For some, meditation or visualization may not be for you. If this may not be your style…try to find in yourself a way to physically let go of the past of this Ex. Write a letter to them stating what made you mad, what they taught you, what you loved and how you forgive them. But don’t send it…burn it or tear it up and throw it way. The physical act of this will bring you closer and release.
Ghosts of Relationships Present:
If you are able to let go, forgive and move on, then the Ghosts of Relationships Past will not creep into your Relationships Present. And if this present relationship should someday come to an end, you will not only allow past baggage to continue to influence; but you can resolve new issues that arise more quickly. You will create a healthier breakup between your partners. You will leave a relationship empowered and know that they served a purposeful path for you to continue. Now I’m not saying you will never cry and be that puddle on the floor…with each relationship comes a grieving period. I’m just saying that you will find healthier ways to move on and look back on a break up and see “the Why” more clearly. You will continue to see yourself more clearly as well. You will always continue to have work to do on yourself; but with each relationship you should change and grow.

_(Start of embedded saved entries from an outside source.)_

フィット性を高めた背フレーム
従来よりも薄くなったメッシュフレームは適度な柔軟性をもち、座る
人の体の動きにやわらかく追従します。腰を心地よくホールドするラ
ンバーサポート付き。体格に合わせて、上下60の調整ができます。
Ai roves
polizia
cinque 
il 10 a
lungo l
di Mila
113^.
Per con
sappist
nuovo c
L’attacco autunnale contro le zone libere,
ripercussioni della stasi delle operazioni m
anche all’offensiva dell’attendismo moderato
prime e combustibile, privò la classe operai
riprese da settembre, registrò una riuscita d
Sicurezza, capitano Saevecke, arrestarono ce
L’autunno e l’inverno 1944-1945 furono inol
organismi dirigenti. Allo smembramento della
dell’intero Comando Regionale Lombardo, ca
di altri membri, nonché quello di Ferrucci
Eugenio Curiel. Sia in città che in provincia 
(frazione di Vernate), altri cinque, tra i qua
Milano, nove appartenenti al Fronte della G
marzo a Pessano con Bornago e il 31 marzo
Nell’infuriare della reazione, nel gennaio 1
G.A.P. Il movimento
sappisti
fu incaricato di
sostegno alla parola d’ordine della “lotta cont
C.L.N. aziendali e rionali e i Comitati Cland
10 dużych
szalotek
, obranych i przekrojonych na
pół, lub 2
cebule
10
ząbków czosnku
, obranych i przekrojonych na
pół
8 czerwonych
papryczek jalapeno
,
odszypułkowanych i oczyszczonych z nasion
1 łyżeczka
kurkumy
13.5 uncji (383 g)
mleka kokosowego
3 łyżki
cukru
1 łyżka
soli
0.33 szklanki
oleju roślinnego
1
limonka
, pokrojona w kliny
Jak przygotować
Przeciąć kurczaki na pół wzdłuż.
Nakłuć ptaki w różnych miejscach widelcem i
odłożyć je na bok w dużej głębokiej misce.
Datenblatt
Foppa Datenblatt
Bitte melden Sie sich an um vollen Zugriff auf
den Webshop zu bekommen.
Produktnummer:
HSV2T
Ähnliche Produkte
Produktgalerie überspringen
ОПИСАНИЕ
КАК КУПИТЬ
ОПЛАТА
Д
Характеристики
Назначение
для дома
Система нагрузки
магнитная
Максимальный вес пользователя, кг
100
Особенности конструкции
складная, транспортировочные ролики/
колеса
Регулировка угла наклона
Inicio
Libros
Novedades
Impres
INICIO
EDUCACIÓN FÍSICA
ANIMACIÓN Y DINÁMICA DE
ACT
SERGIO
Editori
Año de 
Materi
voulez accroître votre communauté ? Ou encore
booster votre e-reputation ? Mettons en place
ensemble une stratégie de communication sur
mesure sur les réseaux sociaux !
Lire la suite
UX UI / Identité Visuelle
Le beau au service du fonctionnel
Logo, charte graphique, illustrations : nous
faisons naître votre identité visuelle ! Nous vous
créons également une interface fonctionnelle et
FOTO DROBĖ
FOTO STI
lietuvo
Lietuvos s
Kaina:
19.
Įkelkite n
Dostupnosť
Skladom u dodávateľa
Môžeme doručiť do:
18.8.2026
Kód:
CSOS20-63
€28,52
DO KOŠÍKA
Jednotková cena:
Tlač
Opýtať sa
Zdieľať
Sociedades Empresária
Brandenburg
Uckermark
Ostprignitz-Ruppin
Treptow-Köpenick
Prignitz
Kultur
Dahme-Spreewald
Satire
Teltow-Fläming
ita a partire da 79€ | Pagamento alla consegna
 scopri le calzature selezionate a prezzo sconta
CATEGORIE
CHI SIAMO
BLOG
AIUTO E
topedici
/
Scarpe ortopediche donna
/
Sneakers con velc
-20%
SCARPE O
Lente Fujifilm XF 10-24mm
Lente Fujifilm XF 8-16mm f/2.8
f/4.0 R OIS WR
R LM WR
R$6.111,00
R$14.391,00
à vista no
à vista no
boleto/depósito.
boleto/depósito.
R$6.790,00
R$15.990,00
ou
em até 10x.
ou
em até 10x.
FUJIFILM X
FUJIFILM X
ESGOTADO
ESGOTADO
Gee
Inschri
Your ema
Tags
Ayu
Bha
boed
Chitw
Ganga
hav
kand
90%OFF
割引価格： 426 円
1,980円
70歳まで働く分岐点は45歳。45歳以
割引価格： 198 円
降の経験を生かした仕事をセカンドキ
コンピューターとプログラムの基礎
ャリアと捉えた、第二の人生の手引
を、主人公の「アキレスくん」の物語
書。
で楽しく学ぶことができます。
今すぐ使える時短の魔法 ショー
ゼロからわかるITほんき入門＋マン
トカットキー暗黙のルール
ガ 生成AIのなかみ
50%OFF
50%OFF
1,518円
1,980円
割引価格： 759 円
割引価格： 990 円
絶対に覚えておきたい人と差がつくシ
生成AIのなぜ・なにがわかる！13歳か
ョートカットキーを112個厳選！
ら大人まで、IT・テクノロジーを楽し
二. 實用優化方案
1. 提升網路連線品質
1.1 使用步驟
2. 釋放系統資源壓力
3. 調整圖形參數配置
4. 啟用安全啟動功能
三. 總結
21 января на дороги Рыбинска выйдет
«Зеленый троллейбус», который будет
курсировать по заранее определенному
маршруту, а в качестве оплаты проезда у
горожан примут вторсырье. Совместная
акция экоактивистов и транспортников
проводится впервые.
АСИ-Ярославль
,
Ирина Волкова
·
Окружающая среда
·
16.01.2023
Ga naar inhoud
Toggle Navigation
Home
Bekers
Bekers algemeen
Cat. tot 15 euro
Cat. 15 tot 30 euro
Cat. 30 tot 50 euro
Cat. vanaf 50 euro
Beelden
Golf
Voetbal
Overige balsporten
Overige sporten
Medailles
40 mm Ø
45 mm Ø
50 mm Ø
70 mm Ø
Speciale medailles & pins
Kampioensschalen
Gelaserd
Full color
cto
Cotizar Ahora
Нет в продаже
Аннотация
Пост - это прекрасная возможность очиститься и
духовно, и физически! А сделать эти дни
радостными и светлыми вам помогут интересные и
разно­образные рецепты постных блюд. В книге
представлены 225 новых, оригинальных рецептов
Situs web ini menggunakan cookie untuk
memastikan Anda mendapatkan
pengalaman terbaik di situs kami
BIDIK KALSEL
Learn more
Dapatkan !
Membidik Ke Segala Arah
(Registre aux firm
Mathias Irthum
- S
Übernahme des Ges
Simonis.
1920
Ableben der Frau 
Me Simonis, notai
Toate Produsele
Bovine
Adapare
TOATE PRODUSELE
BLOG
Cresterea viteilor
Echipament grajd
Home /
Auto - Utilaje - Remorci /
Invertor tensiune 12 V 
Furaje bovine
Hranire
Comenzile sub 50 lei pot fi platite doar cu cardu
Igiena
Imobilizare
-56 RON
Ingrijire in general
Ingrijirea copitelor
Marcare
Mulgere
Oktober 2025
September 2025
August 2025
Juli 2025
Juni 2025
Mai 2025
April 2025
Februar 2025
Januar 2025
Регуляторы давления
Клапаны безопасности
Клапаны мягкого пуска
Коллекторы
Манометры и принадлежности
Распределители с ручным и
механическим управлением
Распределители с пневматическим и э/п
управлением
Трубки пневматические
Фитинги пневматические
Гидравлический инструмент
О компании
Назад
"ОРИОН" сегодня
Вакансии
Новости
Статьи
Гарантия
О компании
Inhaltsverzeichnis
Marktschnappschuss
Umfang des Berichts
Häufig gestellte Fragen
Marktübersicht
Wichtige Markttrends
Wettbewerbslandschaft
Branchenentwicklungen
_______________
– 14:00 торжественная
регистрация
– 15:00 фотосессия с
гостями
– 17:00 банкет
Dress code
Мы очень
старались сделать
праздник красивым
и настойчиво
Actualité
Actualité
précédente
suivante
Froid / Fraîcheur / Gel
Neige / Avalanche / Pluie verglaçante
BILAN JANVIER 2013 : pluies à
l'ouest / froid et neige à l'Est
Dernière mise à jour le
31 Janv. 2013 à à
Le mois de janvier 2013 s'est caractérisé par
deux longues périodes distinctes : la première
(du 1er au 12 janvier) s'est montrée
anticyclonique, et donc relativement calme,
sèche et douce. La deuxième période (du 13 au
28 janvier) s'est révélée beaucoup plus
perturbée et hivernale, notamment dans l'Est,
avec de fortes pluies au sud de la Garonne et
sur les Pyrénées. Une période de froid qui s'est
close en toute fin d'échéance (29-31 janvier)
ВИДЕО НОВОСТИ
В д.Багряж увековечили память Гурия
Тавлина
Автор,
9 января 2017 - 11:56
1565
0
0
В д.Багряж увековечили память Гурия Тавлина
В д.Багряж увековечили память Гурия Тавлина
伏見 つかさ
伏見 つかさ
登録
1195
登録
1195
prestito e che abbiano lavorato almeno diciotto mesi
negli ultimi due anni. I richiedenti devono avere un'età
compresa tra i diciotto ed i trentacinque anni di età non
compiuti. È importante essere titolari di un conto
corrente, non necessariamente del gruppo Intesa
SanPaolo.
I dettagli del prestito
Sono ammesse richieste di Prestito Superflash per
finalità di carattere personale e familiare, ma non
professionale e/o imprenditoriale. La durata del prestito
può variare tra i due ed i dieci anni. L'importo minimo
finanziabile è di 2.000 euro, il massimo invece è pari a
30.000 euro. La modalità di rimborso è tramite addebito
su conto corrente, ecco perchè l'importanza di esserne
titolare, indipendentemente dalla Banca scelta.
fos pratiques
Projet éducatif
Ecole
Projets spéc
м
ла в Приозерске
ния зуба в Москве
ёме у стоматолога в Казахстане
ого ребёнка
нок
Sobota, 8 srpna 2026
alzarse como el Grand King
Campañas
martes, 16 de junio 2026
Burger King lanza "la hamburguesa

Ghosts of Relationships Future:
So now you are learning to heal and mend the broken pieces of you; and also let go of past and present issues. Good job! Now for the future….just as Sylvester McNutt is quoted earlier, “We must never make our partners of the future suffer because of the mistakes from our partners in the past.” With a healthy “letting go of past”, you should be able to approach new relationships with a fresh outlook, a healthy mind and an open heart. You may find that you may have to rinse and repeat a few times in future relationships, but at least you are becoming a better you.
With each relationship brings a new path and a new lesson. It should get easier, right? I hope so! There will still be those that break us like no other; but I feel that’s when you grow the most! If you are aware of that and be honest with yourself in looking at the faults of your past lovers as well as yourself, you are killin’ it! You are half way there— so keep it up girl! You got this!